Table 7 Comparison Between the Studied Data Set and the ProKera Results in the Suri et al, 2013 Study

Overall, AMDDM was used in this study for a wide range of etiologies. This is the first ever study to report the results in a pilot study for its use in PEDs. AMDDM proved to have easy application in the outpatient clinic setting with no storage restrictions. It was very well tolerated by the patients and had moderate to excellent results based on the indication. The short to mid-term follow-up demonstrated good results overall and in all categories of indications. This study also confirms its use in patients following procedures like EDTA chelation, refractive keratectomy and PED following keratoplasty. The study showed improved healing response of epithelial defects with infective keratitis and also its safety when used as an adjunct to fortified topical antimicrobial treatment. Further studies with a larger number patients are required to draw more conclusive results in this subgroup. The retrospective nature of the study and short to moderate term follow-up are two limitations of the study. Future prospective studies in the presence a of control group and longer-term follow-up would be useful to assess its efficacy.

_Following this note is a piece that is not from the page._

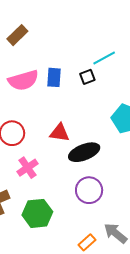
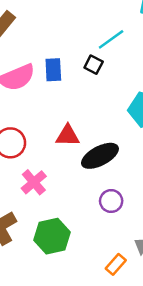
black square: (87, 77) -> (94, 65), turned -35
purple circle: (89, 190) -> (111, 201), size x0.7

Ethics Approval and Informed Consent

The study was approved as a prospective audit by local institutional review boards at Queen Victoria Hospital and Maidstone Hospital NHS Trusts, UK and adhered to the Declaration of Helsinki.

All participants provided informed consent for participation in the study.

Author Contributions

All authors made a significant contribution to the work reported, whether that is in the conception, study design, execution, acquisition of data, analysis and interpretation, or in all these areas; took part in drafting, revising or critically reviewing the article; gave final approval of the version to be published; have agreed on the journal to which the article has been submitted; and agree to be accountable for all aspects of the work.


There is no funding to report.


The authors report no conflicts of interest in this work.